Anton, are you for real?
I have a ton of respect for Anton, but every once in a while, he says something that it seems like he should really know better than to believe. All of TSMC's estimates are based on a mountain of assumptions and organized around a theoretical (or actual?) reference CPU core. This dictates the mix of different cells and doesn't permit designers to adapt the microarchitecture to the process node, but instead looks at only the impact of directly porting the core between nodes. I've previously seen articles mention specifically which CPU core ARM uses for these estimates, but I'm having trouble digging it up.

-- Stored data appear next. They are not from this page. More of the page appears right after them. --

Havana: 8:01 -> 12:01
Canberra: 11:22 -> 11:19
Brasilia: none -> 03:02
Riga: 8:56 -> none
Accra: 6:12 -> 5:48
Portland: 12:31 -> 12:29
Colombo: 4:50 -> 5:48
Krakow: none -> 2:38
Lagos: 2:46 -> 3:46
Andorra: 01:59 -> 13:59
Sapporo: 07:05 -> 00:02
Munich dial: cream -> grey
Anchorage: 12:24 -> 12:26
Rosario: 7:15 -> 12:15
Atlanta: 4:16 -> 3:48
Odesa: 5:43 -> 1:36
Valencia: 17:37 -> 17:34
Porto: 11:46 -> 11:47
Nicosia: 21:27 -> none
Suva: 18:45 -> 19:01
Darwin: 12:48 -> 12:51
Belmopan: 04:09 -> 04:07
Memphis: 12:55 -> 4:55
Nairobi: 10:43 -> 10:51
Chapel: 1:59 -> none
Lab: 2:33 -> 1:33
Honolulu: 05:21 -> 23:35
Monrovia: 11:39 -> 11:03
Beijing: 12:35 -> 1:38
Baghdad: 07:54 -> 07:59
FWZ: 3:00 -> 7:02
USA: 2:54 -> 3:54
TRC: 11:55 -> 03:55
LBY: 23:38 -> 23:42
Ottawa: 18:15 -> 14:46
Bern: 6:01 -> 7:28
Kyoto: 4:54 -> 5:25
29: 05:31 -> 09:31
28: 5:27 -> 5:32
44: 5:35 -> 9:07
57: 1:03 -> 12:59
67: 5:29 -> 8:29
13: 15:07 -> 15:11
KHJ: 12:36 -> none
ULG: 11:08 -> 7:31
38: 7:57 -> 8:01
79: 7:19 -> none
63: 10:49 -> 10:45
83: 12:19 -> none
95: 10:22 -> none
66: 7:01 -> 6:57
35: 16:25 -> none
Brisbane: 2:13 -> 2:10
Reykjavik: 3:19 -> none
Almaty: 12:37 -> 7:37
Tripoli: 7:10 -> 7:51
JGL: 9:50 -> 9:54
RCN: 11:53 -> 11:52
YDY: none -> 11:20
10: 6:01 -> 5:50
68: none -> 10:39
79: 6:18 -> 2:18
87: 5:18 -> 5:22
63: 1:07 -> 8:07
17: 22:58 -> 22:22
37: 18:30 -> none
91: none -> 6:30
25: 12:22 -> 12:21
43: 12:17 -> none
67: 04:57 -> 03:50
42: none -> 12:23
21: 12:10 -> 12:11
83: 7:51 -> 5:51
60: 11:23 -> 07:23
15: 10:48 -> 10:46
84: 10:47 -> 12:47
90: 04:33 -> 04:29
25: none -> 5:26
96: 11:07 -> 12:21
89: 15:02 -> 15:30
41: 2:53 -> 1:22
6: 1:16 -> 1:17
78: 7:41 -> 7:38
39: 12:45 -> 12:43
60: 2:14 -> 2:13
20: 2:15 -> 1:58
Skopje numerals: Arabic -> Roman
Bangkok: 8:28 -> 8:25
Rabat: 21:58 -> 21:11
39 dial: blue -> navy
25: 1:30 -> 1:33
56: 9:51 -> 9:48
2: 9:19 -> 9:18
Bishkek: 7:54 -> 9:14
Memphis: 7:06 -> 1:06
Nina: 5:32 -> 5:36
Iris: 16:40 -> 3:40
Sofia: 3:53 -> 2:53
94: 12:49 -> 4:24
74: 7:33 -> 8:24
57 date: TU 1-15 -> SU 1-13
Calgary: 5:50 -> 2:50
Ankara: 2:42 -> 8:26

Essentially, when they quote a performance number, it's just looking at how much higher you could clock the same design at the same power, when doing a direct port. But, the thing is that people rarely do direct ports from one node to the next, especially if they're in different families.
So, the first point of divergence between TSMC & Nvidia's numbers is that GPUs are different in their mix of cells than CPUs. Secondly, if you use the new node's additional density and timing budget to increase IPC, then you can definitely beat their performance estimates. As I said, the way they estimate performance gains is essentially just by looking at how much you could increase the clock speed. Yet, in most cases, you can do better with a mix of IPC and clockspeed improvements. This is especially true of something like a GPU or NPU, where a feature like "tensor cores" really fall into the category of an IPC increase.